12. Slayton facilitated the scheme as follows: (a) he agreed to accept inflated prices for their services from Homestore and to use those funds to purchase advertising either from Homestore or the Media Company; (b) he agreed to use Business Filings simply to add another entity to obscure the paper trail; (c) he allowed the use of an incorrect business address for Business Filings and backdating of certain documents to falsely portray that the two parts of the circular transaction were separate and distinct; (d) he knew that Wiegand had eliminated links between the websites of Business Filings and NameProtect to make it appear that the two entities were unrelated; (e) he ensured that different officers signed the contracts of the two sides of the transaction so as to more thoroughly conceal the transaction from PwC; and (f) he failed to fully disclose the entire transaction and particularly the Media Company component in a confirmation he provided to PwC despite a specific request for the information in connection with Homestore's restatement of the 2000 annual financial statements and 2001 quarterly financial statements included in the reports filed with the Commission.

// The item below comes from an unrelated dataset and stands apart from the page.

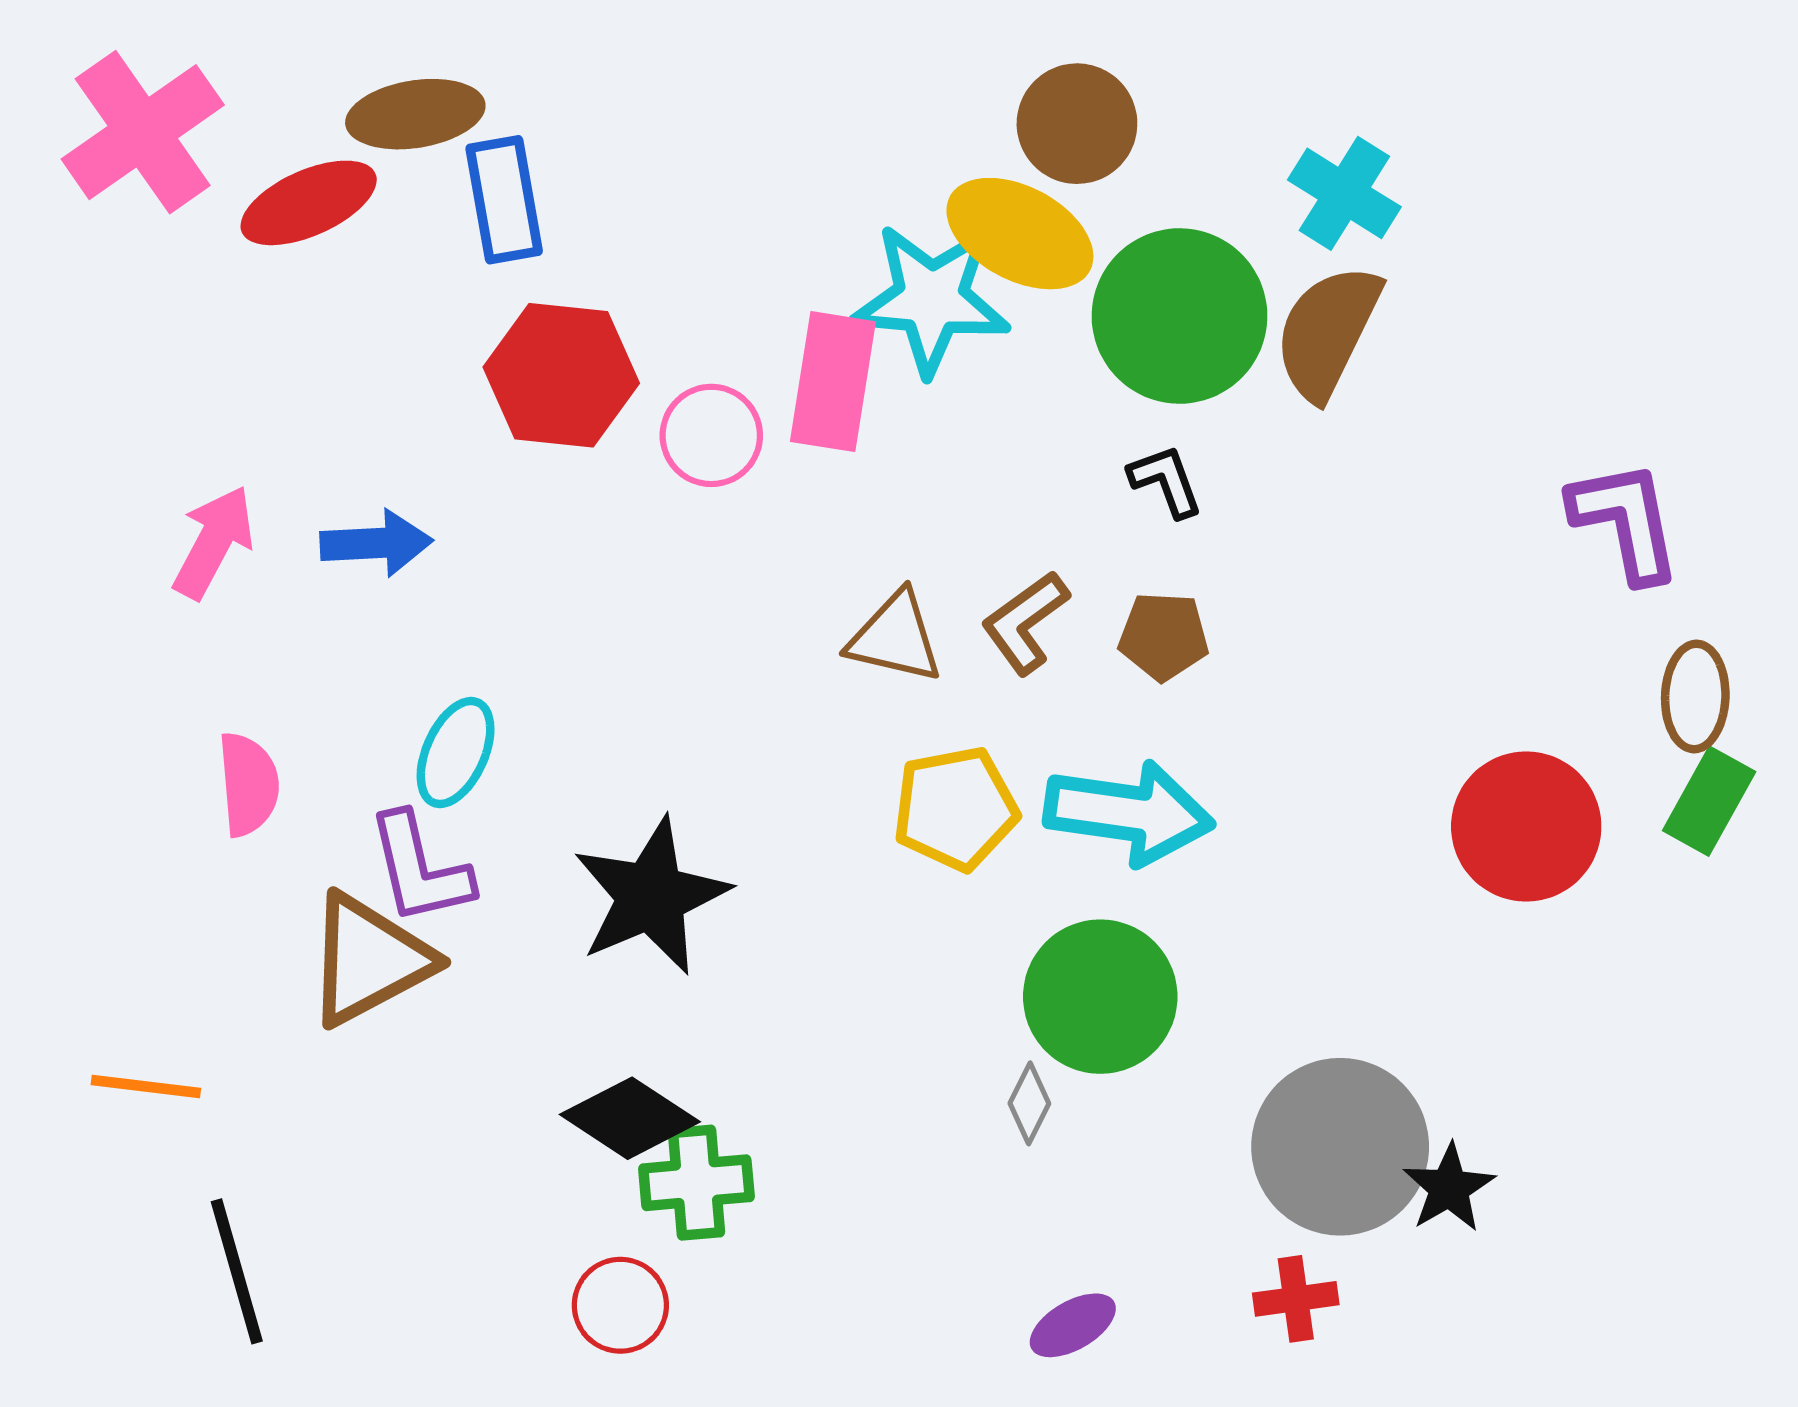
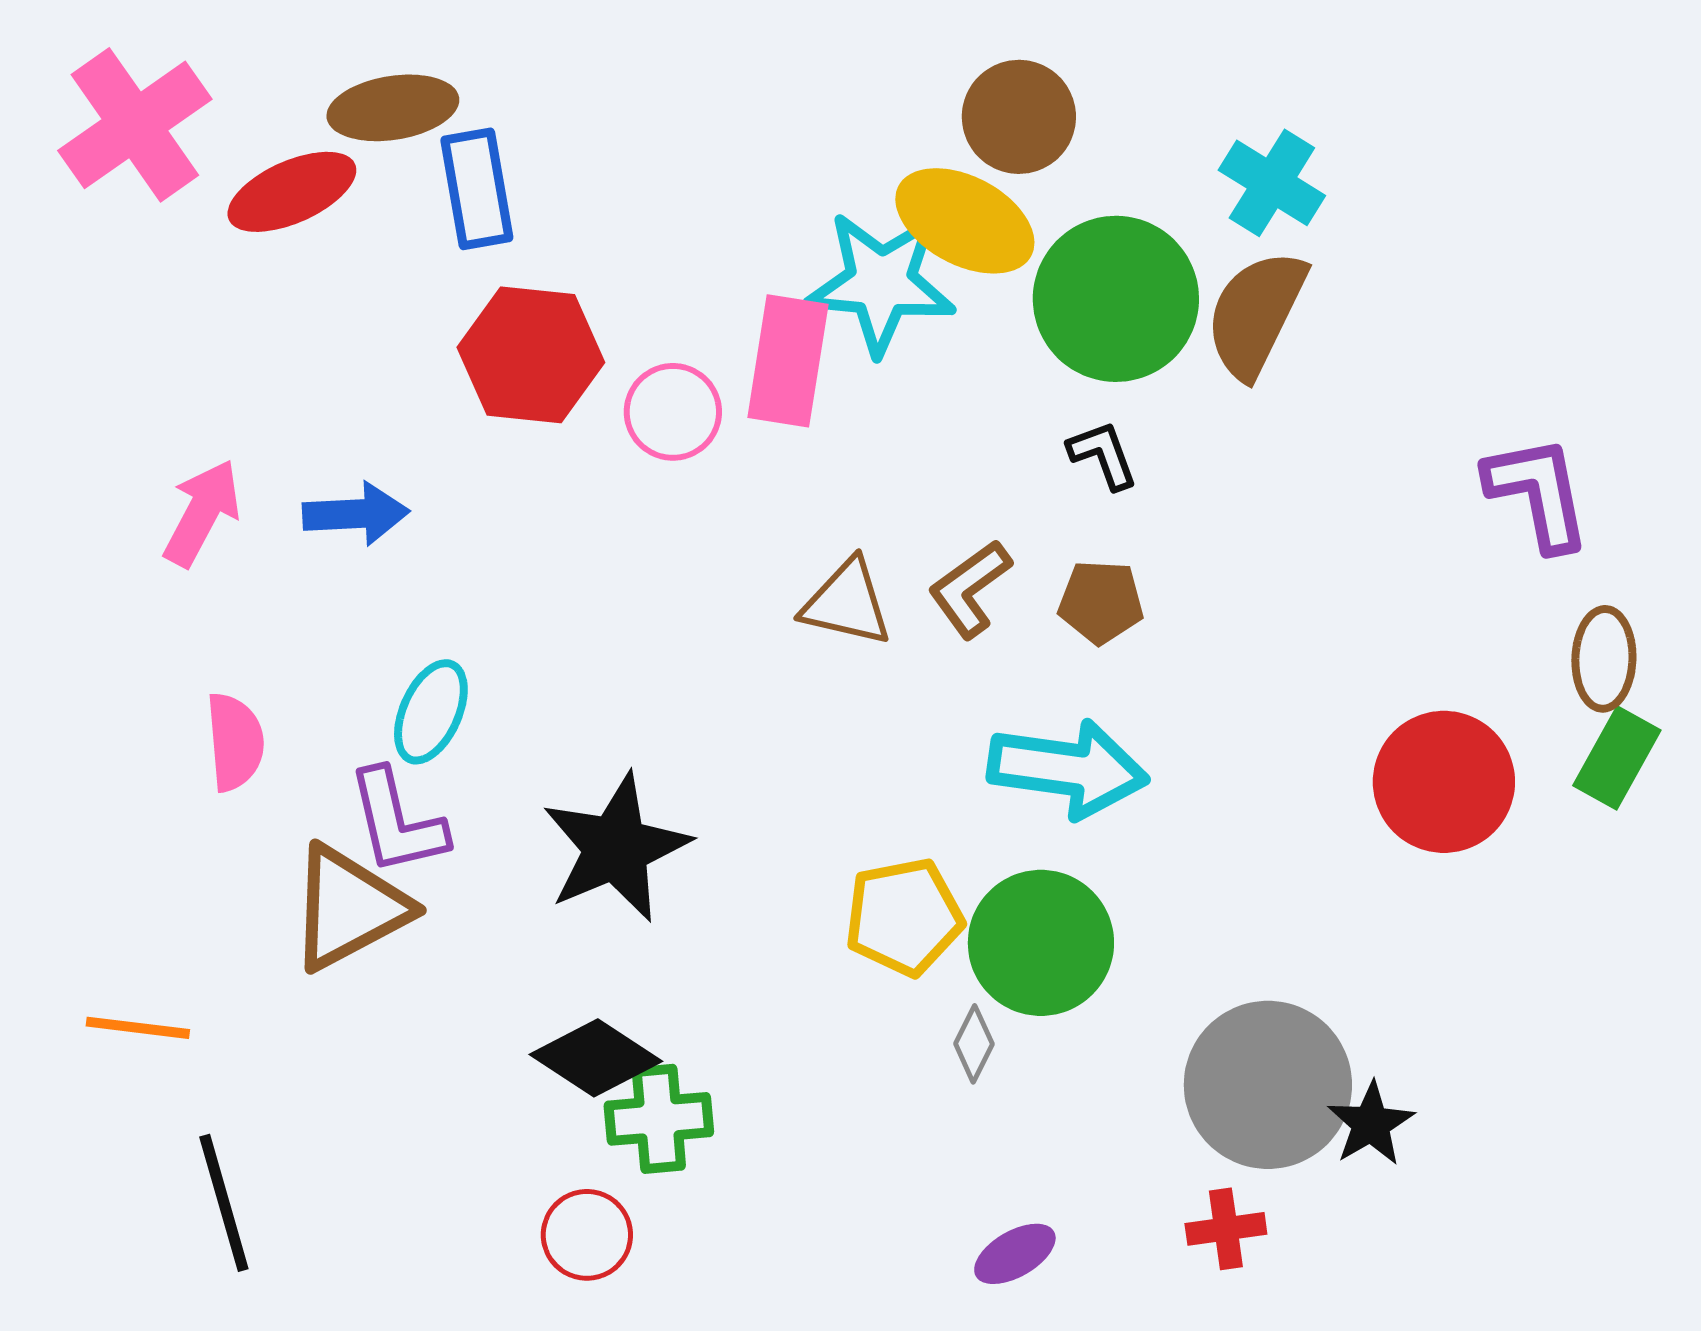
yellow pentagon: (955, 809) -> (904, 917), moved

13. As a result of the conduct described above, Slayton caused violations of Section 17(a) of the Securities Act and Section 10(b) of the Exchange Act and Rule 10b-5 thereunder, which prohibit fraudulent conduct in the offer or sale or in connection with the purchase or sale of securities, respectively.

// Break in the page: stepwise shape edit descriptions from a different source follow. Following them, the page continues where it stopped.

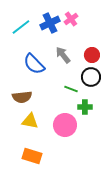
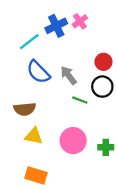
cyan line: (21, 27) -> (29, 42), moved
gray arrow: (63, 55) -> (69, 75), moved
green cross: (85, 107) -> (106, 147), moved

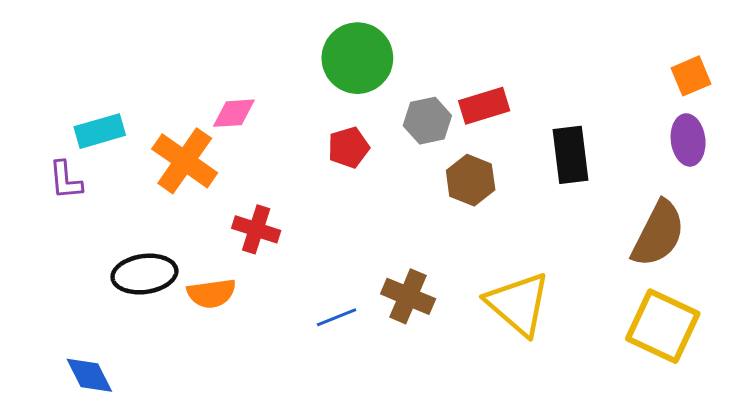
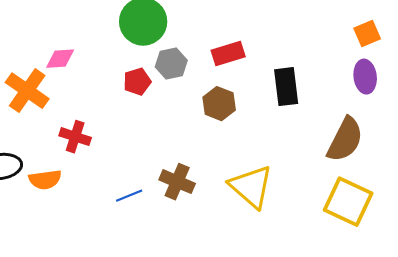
gray hexagon: (427, 121) -> (171, 64), moved

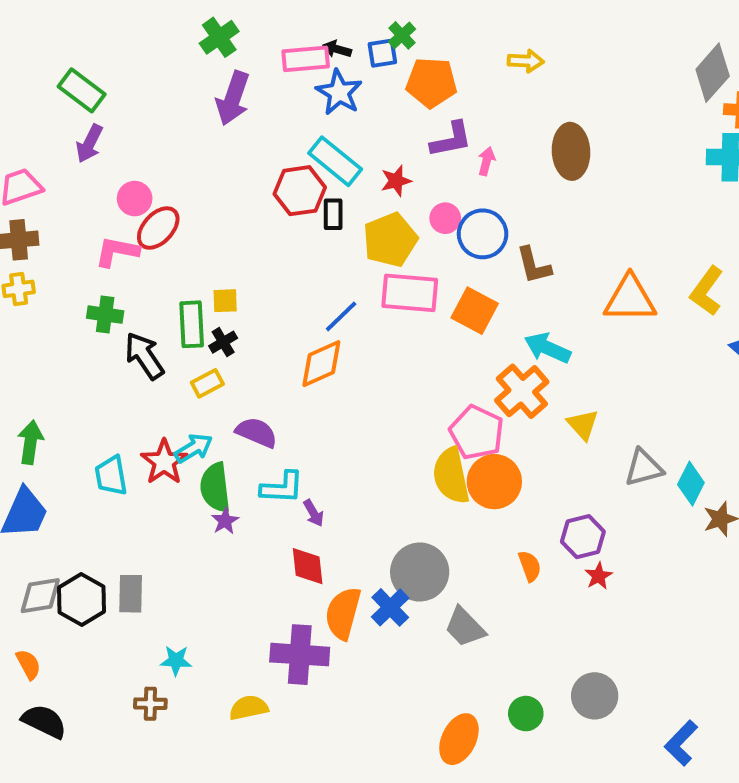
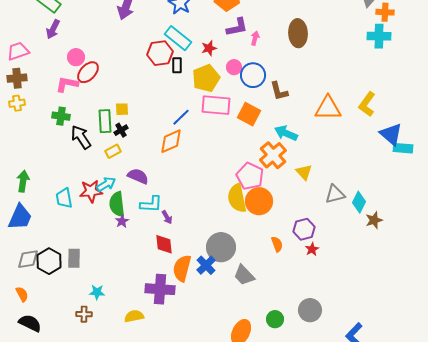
red star: (164, 462) -> (91, 191), turned 30

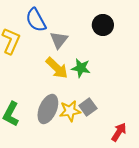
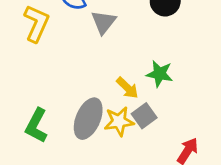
yellow arrow: (57, 68) -> (127, 88), moved, size x0.7
green star: (81, 68) -> (160, 74), moved

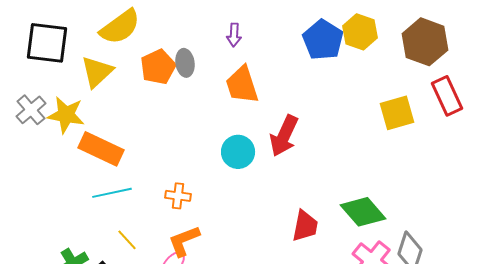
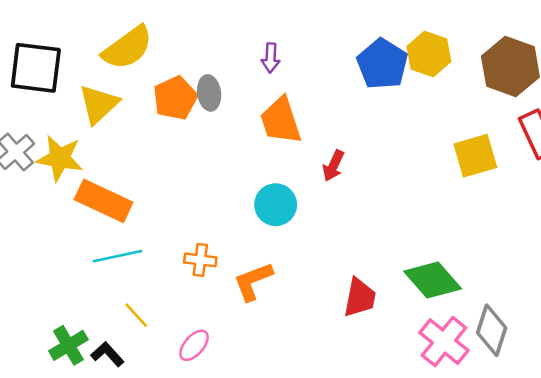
red arrow: (284, 136) -> (333, 166), moved, size x0.6
orange L-shape: (184, 241) -> (253, 281), moved

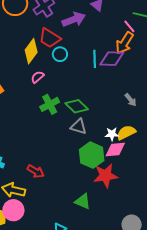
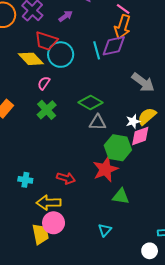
purple arrow: (74, 19) -> (66, 16), size x0.6
yellow diamond: (31, 51) -> (31, 59), turned -65
cyan circle: (60, 54) -> (61, 55), size x1.6
gray arrow: (131, 100) -> (143, 82), size x1.6
green cross: (50, 104) -> (47, 110), moved
red star: (106, 176) -> (105, 169), moved

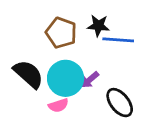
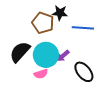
black star: (98, 26) -> (60, 13), moved
black semicircle: (28, 74) -> (20, 52), turned -90

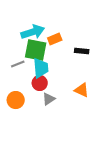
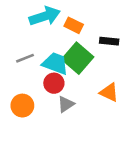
orange rectangle: (55, 39) -> (74, 25), turned 48
green square: (36, 50) -> (78, 58), moved, turned 30
cyan trapezoid: (41, 68) -> (55, 63), turned -65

14. Also as a result of the conduct described above, Slayton caused Homestore's violations of Section 13(a) and the Exchange Act and Rules 12b-20 and 13a-13, thereunder.

15. Moreover, as a result of the conduct described above, Slayton caused Homestore's violation of Section 13(b)(2)(A) of the Exchange Act, which requires reporting companies to make and keep books, records, and accounts which, in reasonable detail, accurately and fairly reflect their transactions and dispositions of their assets.

16. Further, as a result of the conduct described above, Slayton caused Jessica McLellan's2 violations of Section 13(b)(5) of the Exchange Act and Rule 13b2-1, which prohibit persons from knowingly circumventing a system of internal accounting controls and knowingly falsifying any book, record or account, and directly or indirectly falsifying or causing to be falsified any book, record, or account.

17. Lastly, as a result of the conduct described above, Slayton caused Homestore's senior managers to violate Rule 13b2-2, which prohibits any director or officer of an issuer from directly or indirectly making or causing to be made a materially false or misleading statement to an accountant in connection with any audit or examination of the financial statements of the issuer.

IV.

In view of the foregoing, the Commission deems it appropriate to impose the sanctions agreed to in Respondent Slayton's Offer.3

Accordingly, it is hereby ORDERED that Respondent Slayton cease and desist from committing or causing violations of or any future violations of Section 17(a) of the Securities Act and Sections 10(b) and 13(b)(5) of the Exchange Act and Rules 10b-5, 13b2-1 and 13b2-2 and causing violations of Sections 13(a) and 13(b)(2)(A) of the Exchange Act and Rules 12b-20 and 13a-13 thereunder.

By the Commission.

Jonathan G. Katz
Secretary

Endnotes

1 The findings herein are made pursuant to Respondent's Offer of Settlement and are not binding on any other person or entity in this or any other proceeding.

2 Homestore's former Business Development Manager.

3 Slayton has agreed to pay $1 in disgorgement and a $35,000 civil penalty in connection with a parallel civil action.